App Runtime Instance Lifecycle v1¶
Purpose¶
Define the contract-first lifecycle for project-scoped app instances so teams can deploy and operate apps without bypassing IAM, policy, audit, or observability controls.
Scope¶
Includes:
1. app instance lifecycle states and transitions
2. REST endpoint surface (v1 target)
3. domain event surface (apps.instance.*)
4. authorization and audit requirements
5. observability and incident triage requirements
6. effective runtime operating-mode metadata
Excludes: 1. provider-specific runtime implementation details (K8s/Slurm/Ray specifics) 2. MaaS internals 3. app-specific custom workflows
Companion operating-mode model:
- doc/architecture/App_Runtime_Operating_Modes_v1.md
Lifecycle State Model¶
Canonical states:
1. requested
2. deploying
3. running
4. upgrading
5. rolling_back
6. decommissioning
7. decommissioned
8. failed
Terminal states:
1. decommissioned
2. failed (recoverable only via explicit retry/redeploy action)
Transition Rules¶
requested -> deploying -> runningrunning -> upgrading -> runningrunning -> rolling_back -> runningrunning|failed -> decommissioning -> decommissioned- any in-flight state may transition to
failedon irrecoverable error
Operating-Mode Metadata¶
App lifecycle does not imply a single deployment topology.
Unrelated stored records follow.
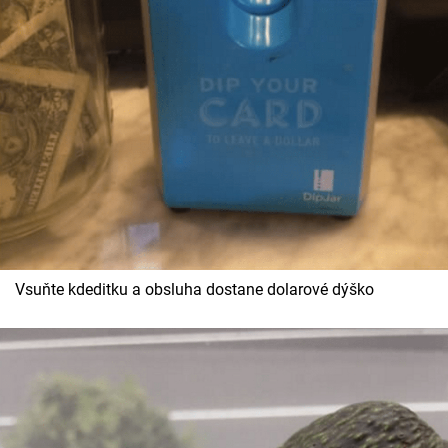
Cool Esport
Pořady
TV Program
Sledujte prima+
Přihlášení
Vsuňte kdeditku a obsluha dostane dolarové dýško
Sledujte nás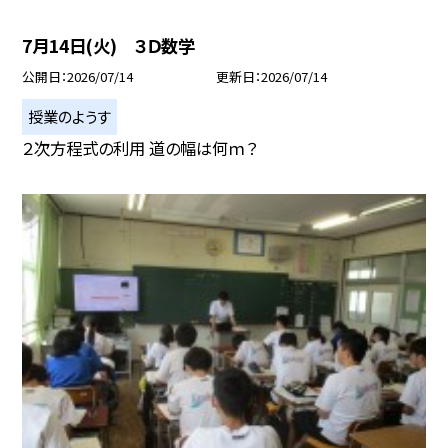
7月14日(火) ３Ｄ数学
公開日
2026/07/14
更新日
2026/07/14
授業のようす
２次方程式の利用 道の幅は何ｍ？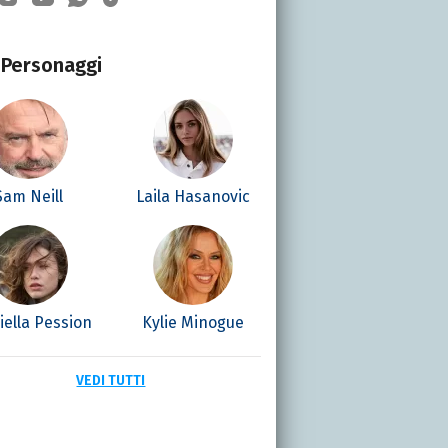
Personaggi
Sam Neill
Laila Hasanovic
iella Pession
Kylie Minogue
VEDI TUTTI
Effective instance metadata should include:
1. operating_mode (tenant_dedicated | platform_managed)
2. control_plane_scope (project | tenant | platform)
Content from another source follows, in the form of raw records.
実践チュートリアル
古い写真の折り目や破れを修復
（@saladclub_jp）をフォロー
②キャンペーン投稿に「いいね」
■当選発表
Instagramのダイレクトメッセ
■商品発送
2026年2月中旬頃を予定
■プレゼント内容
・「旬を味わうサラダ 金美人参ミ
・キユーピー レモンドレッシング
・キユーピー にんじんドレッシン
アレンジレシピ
3. runtime_backend (k8s | slurm | ray | bare_metal)
4. tenant_boundary_mode (tenant_isolated | shared_service)
Rules: 1. app instance ownership remains project-scoped 2. runtime control plane may be project-, tenant-, or platform-scoped 3. server computes effective mode/scope from app policy and backend rules
API Surface (v1 target)¶
Project-scoped operations:
1. GET /api/v1/projects/{project_id}/apps/instances
2. POST /api/v1/projects/{project_id}/apps/instances
3. GET /api/v1/projects/{project_id}/apps/instances/{instance_id}
4. POST /api/v1/projects/{project_id}/apps/instances/{instance_id}/upgrade
5. POST /api/v1/projects/{project_id}/apps/instances/{instance_id}/rollback
6. POST /api/v1/projects/{project_id}/apps/instances/{instance_id}/decommission
Admin/operator read-only surface:
1. GET /api/v1/admin/apps/instances
2. GET /api/v1/admin/apps/instances/{instance_id}
Contract requirements:
1. canonical error envelope for all failures (code, message, correlation_id, details)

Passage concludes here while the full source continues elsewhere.